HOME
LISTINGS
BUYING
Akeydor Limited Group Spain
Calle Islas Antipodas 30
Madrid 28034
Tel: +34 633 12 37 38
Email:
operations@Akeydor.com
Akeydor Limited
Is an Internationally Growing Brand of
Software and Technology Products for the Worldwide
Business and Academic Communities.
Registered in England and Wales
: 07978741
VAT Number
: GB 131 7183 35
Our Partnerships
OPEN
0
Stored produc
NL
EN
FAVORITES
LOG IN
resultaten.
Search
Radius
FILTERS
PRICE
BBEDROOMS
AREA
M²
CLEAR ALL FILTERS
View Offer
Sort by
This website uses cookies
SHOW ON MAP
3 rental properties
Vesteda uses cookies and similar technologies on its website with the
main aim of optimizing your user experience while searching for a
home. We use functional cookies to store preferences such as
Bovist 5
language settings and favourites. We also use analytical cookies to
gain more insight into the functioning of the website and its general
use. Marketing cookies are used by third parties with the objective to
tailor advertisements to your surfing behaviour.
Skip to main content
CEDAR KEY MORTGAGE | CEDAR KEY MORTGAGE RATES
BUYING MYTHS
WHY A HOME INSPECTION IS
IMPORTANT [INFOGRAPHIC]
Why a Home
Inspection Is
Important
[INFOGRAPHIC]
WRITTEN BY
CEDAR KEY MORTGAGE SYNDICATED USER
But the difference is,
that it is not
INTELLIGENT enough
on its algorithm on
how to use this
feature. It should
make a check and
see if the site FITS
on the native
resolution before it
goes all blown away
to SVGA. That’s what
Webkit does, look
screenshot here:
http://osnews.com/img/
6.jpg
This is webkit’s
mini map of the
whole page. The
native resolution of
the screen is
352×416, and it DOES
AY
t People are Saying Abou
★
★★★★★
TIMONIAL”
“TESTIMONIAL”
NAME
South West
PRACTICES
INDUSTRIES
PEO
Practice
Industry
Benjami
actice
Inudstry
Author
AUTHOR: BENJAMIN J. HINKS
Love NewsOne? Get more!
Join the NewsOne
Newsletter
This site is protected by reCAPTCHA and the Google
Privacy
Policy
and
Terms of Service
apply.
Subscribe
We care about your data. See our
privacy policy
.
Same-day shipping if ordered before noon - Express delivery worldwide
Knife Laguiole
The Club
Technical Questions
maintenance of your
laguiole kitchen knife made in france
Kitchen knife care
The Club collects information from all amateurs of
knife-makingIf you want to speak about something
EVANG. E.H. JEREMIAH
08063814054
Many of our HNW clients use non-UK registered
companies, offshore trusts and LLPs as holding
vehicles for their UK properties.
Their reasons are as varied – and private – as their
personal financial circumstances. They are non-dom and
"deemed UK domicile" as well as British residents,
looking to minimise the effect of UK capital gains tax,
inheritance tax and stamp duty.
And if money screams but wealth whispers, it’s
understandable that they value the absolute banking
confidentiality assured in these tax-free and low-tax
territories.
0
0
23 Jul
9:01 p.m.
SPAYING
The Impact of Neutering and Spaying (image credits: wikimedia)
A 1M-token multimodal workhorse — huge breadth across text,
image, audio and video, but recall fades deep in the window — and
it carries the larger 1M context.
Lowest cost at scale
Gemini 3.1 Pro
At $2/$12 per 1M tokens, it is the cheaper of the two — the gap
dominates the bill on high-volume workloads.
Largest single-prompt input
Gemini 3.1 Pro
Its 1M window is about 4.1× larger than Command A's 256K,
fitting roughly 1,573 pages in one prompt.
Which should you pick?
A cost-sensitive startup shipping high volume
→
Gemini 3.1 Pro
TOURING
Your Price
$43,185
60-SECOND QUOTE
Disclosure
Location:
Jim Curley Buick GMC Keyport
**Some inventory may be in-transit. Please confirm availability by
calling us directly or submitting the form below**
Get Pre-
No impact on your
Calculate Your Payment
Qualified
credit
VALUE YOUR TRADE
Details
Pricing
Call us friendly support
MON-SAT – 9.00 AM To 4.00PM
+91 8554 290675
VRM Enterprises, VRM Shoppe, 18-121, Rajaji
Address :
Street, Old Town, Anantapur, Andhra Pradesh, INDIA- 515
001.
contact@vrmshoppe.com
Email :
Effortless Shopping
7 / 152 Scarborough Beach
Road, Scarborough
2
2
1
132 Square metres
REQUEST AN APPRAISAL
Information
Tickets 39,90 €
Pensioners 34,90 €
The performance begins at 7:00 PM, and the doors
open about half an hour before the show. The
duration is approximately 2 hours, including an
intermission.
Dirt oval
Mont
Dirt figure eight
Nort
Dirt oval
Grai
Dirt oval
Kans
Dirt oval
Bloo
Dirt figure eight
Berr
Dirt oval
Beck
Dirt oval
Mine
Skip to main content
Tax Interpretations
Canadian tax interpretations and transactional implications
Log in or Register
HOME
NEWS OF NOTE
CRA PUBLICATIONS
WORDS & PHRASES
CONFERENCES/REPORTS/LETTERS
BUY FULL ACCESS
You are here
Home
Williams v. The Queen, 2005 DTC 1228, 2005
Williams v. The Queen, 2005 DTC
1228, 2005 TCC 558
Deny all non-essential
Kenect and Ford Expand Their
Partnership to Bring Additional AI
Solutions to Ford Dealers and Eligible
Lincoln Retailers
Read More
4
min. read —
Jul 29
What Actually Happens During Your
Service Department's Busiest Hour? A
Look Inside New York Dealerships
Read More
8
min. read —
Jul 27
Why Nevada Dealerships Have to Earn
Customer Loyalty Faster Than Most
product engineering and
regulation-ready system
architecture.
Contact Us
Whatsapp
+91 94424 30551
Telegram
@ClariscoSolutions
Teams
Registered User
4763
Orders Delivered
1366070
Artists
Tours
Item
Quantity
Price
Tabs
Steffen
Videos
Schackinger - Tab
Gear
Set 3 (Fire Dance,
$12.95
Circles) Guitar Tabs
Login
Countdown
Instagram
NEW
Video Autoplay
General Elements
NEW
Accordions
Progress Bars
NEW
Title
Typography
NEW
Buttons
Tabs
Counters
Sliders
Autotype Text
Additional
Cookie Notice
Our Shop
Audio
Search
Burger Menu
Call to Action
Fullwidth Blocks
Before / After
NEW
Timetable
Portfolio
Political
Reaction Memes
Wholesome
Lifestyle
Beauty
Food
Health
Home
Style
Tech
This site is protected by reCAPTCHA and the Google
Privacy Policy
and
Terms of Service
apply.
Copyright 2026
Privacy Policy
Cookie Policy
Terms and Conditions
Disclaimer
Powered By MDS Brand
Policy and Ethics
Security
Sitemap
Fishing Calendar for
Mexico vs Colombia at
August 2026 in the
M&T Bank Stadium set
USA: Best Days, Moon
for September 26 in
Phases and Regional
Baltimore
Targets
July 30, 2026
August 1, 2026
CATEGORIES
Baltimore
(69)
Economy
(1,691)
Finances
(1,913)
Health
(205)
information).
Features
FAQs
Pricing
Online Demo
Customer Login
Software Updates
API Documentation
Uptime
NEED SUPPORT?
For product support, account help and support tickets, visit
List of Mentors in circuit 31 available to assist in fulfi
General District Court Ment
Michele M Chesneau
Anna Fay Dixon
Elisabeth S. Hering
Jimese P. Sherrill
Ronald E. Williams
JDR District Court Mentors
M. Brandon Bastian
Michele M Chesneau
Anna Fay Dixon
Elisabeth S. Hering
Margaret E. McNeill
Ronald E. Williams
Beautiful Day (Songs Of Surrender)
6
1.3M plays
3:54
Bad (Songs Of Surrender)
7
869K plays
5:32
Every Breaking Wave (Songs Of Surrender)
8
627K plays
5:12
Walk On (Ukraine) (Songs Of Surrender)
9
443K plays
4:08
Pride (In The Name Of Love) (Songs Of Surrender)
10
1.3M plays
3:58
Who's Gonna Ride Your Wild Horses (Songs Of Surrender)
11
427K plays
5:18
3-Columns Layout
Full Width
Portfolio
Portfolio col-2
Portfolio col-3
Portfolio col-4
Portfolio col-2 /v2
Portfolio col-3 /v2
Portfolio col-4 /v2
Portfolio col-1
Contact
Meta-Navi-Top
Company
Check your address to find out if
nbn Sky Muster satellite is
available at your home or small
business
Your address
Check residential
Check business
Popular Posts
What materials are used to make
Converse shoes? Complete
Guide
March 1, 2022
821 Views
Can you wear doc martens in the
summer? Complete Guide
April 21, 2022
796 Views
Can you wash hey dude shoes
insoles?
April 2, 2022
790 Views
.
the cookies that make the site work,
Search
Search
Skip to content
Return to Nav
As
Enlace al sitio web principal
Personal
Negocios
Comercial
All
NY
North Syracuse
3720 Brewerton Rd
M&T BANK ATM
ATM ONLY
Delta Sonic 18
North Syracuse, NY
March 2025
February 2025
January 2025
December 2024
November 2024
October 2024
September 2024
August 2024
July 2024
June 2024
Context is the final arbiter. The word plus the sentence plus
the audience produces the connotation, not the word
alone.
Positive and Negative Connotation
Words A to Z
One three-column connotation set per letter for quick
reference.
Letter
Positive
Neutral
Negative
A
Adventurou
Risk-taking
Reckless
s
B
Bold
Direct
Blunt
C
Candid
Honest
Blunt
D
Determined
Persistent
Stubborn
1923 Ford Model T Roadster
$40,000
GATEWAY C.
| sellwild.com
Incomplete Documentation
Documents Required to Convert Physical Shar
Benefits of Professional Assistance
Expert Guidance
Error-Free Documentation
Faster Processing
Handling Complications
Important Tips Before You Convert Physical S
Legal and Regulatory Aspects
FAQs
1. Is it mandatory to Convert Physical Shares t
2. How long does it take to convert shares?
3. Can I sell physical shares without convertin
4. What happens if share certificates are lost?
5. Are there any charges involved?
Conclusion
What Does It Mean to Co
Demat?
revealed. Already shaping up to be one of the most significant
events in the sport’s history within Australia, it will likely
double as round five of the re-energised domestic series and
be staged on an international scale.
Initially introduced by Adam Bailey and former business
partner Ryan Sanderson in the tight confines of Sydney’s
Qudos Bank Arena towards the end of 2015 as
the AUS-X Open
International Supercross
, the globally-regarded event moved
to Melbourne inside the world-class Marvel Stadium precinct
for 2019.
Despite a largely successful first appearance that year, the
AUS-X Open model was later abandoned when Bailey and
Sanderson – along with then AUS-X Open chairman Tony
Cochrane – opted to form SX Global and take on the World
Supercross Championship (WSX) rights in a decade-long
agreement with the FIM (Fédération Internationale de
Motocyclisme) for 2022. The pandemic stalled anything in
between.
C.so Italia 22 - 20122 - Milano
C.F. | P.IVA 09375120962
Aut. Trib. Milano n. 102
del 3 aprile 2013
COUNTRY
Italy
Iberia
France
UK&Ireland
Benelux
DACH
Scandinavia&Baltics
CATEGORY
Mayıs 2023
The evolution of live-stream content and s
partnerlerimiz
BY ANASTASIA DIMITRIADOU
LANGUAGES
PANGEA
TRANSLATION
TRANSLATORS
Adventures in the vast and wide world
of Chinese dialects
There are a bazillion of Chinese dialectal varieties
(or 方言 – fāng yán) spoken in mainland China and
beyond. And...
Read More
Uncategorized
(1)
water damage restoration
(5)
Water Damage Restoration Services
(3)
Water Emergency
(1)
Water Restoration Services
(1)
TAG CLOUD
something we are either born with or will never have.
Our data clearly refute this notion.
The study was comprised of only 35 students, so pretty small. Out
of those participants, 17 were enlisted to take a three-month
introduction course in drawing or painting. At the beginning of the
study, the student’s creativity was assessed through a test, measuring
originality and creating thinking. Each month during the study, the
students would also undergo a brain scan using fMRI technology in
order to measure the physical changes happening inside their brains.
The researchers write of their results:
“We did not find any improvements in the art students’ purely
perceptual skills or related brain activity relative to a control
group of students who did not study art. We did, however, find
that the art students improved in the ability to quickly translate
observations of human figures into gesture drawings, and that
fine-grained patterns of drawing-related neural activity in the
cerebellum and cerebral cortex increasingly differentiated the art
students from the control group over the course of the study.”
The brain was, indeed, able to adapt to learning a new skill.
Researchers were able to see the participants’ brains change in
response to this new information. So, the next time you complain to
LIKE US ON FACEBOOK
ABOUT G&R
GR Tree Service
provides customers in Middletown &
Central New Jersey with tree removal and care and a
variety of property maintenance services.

--

— WORK ORDER —
Please return the lines above that run from the line containing "Same-day shipping if" to the line containing "And if money", inclusive, exactly and with no other lines.

— EXPECTED ANSWER —
Same-day shipping if ordered before noon - Express delivery worldwide
Knife Laguiole
The Club
Technical Questions
maintenance of your
laguiole kitchen knife made in france
Kitchen knife care
The Club collects information from all amateurs of
knife-makingIf you want to speak about something
EVANG. E.H. JEREMIAH
08063814054
Many of our HNW clients use non-UK registered
companies, offshore trusts and LLPs as holding
vehicles for their UK properties.
Their reasons are as varied – and private – as their
personal financial circumstances. They are non-dom and
"deemed UK domicile" as well as British residents,
looking to minimise the effect of UK capital gains tax,
inheritance tax and stamp duty.
And if money screams but wealth whispers, it’s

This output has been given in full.